Whatever your crisis, there are a huge number of potential pathways to get out, but you have to give yourself permission to be open minded and try things. If they seem scary, just tell yourself, honestly, that it can’t be much worse than it is. 



4. Accept Your New Life, When It Comes

This is sort-of an extension on my first section: Commit to an end goal but accept reality. Accept your new life, when it comes. 

If you follow this guide and take it to heart, hopefully some day you will find yourself reaching the end of your trials. 

Whether because memory has passed into the rivers of time, or you are doing the work to overcome the pain inside you, some day you may feel normal again. 

However, remember that you will never be the same again. If everything seems great, but then you have a weekend where things fall apart a bit, don’t attack Yourself or exclaim “I’m still not done!”

When I first became sick, the goal I committed to was to be better than I was before getting sick. 

My goal was not to become the same as I was before getting sick. That would be impossible, if for no other reason than because now I have the memories. 

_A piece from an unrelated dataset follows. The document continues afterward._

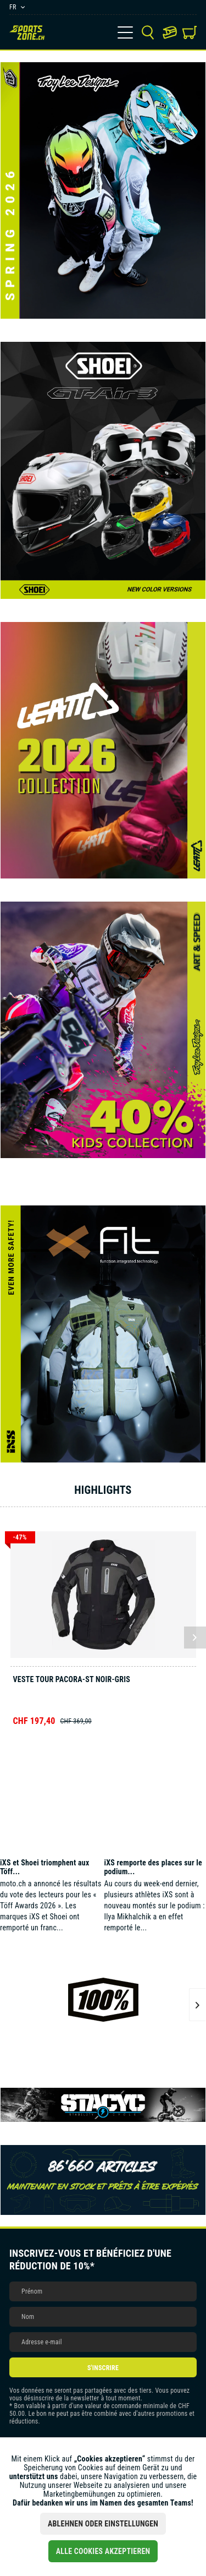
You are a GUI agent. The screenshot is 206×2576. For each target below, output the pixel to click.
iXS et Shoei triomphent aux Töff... (45, 1867)
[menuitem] (125, 32)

I’ve said that I have healed 90% but in many of my biohacking articles, I speak as though I am 100% awesome all of the time. 

This is not the case. While in most ways, I am better than ever, I still face challenges that were not a part of my life before chronic disease. 

For one thing, I became anxious at the airport while flying to Florida recently. Last time I’d been on a plane, I was having heart palpitations and even felt like I was tripping out at the airport from anxiety. 

Even though I’ve come such a long way, I still hadn’t faced a flight and I felt the tension of bad memories. 

This doesn’t mean I have failed. It just means that I am a different person than who I used to be. 

Airports are less comfortable for me now, but I’m ok with that. I still want to get to a point where I’m not bothered at all, but in the long run, it’s a small thing compared to other parts of my life. 

Furthermore, if I’m really honest with myself, there are a lot of bad habits or scenarios that made me uncomfortable before getting sick that no longer do now. I used to hate sitting and working for long periods but now I write for a living! Life changes, and if we’re not careful, we can exaggerate how good the past actually was. 

Basically I’m telling you to allow yourself to enjoy life and be content, even if everything is not the same. 

“Yesterday is history. Tomorrow is a mystery. But today is a gift. That is why it is called the present.”  — Master Oogway, Kung Fu Panda. 

And on that note, I bid you all good luck and good fortune. I hope none of you have to face such tragedies as mine, but in knowing that you will all likely face some tragedy someday, I hope this article helps you overcome it.